How Dundas Got Its Name
BACKGROUND
In the late 18th century no town yet existed in the valley, and the farmers who lived here considered themselves to be on the edge of the colonial frontier. However, the area did attract the attention of Upper Canada’s first Lieutenant Governor, John Graves Simcoe, who saw the valley as a natural defensive position, ideal for the building of a fort.
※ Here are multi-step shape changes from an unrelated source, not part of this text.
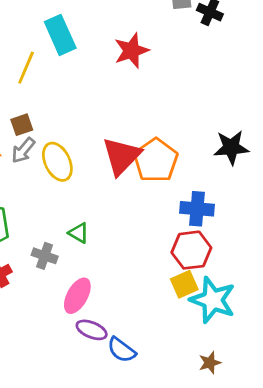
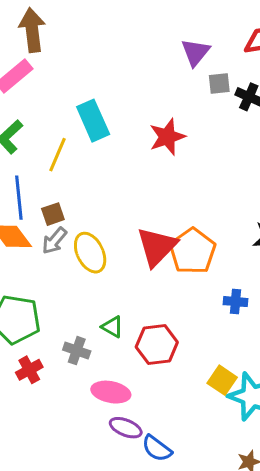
blue cross: (197, 209) -> (235, 302), size x0.7
red hexagon: (191, 250) -> (157, 345), moved
yellow square: (184, 284) -> (222, 380), turned -32
pink ellipse: (77, 296) -> (111, 392), turned 72

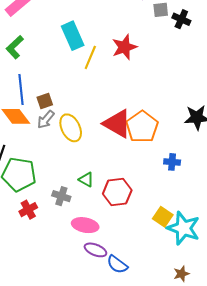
yellow line: (57, 155) -> (90, 57), moved
red triangle: (157, 247) -> (117, 124), turned -44

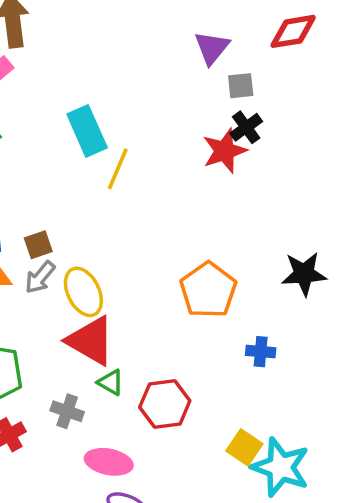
black cross: (181, 19) -> (246, 127), moved, turned 30
red star: (124, 47) -> (224, 151), moved
red triangle: (117, 124) -> (91, 341), moved

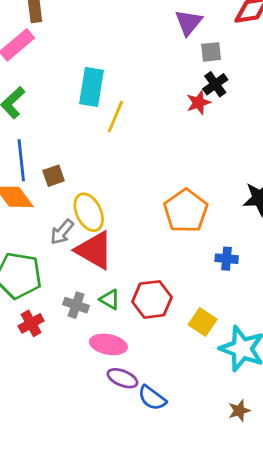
cyan rectangle: (87, 131) -> (92, 87), turned 33
red star: (224, 151) -> (198, 103), size x0.7
gray arrow: (40, 277) -> (62, 232), moved
green triangle: (111, 382) -> (110, 299), moved
yellow square: (244, 447) -> (203, 322), moved

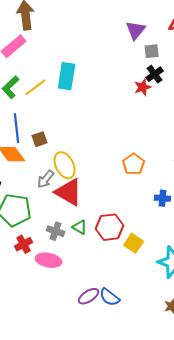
yellow line: (115, 117) -> (36, 87), moved, turned 30
orange pentagon: (186, 211) -> (134, 164), size x0.7
yellow square: (203, 322) -> (134, 243), moved
pink ellipse: (108, 344) -> (49, 260), moved
purple ellipse: (122, 378) -> (89, 296), moved, turned -55

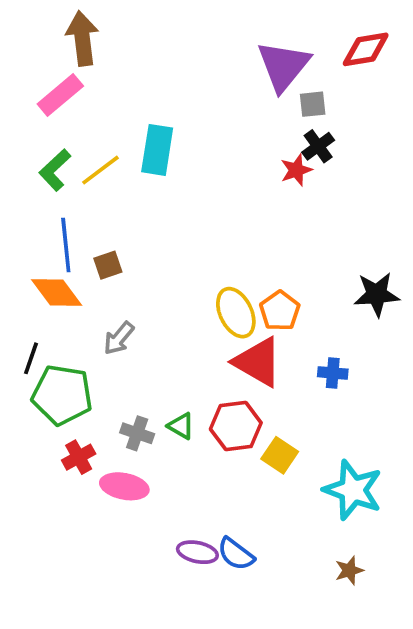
purple triangle: (136, 30) -> (283, 66), size x1.5
yellow ellipse: (65, 165) -> (236, 313), moved
red triangle: (69, 192) -> (258, 362), moved
purple ellipse: (89, 296) -> (197, 552), turned 45

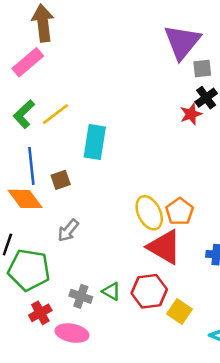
cyan rectangle: (157, 150) -> (95, 142), moved

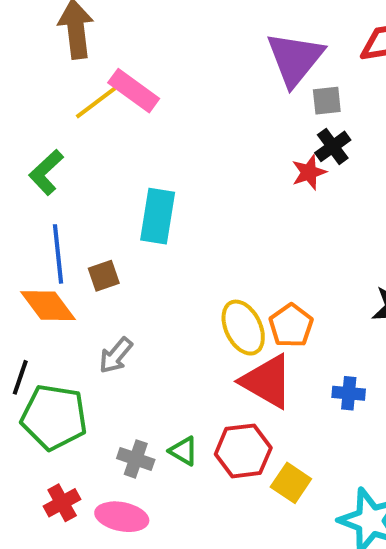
pink rectangle: (28, 62) -> (134, 91), moved, turned 76
yellow line: (56, 114) -> (96, 103), moved
red cross: (40, 313) -> (62, 503), moved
Simcoe feared that the American’s might attempt to invade Canada again as they had during the American Revolution (he was right, they would invade again in 1812). To prepare for the possibility, he ordered the construction of two vast military roads stretching across the colony. In an attempt to gain funding from Britain he named these roads Yonge Street, after Secretary at War Sir George Yonge, and Dundas Street, after the Secretary of State for the Home Office Sir Henry Dundas. Still thinking he might one day build a fort there, Simcoe planned Dundas Street to run through the area that would one day be the Town of Dundas.
THE NAMING OF DUNDAS
In 1801 the wealthy Englishman Richard Hatt moved to the area from Ancaster and began constructing a large milling complex at the conjunction of Dundas Street and Spencer Creek. He named his operation the ‘Dundas Mills’ after the street on which they were located. Hatt was interested in attracting settlers to the valley to work in his various mills and workshops, and so opened a post office in his mill so that locals could correspond with the outside world. Mail coming to this office was first addressed to the ‘Dundas Mills’, and eventually just ‘Dundas’. By the end of the War of 1812, the name had stuck, and the various settlers who came to the area after writing to their friends and family knew it only as ‘Dundas’
DUNDAS AND HENRY DUNDAS
Because of the informal nature by which Dundas got its name, its people have for most of their history been largely unaware of their namesake. Existing documentation from the time of incorporation does not mention Henry Dundas as the namesake. By the mid-1800s Dundas had a large Scottish population who may have been attracted to the name simply for its Scottish nature. However, it is interesting to note that Henry Dundas was widely despised by most 19th century Scots, as they considered him and Anglophile who had betrayed the rights of his people for power and wealth.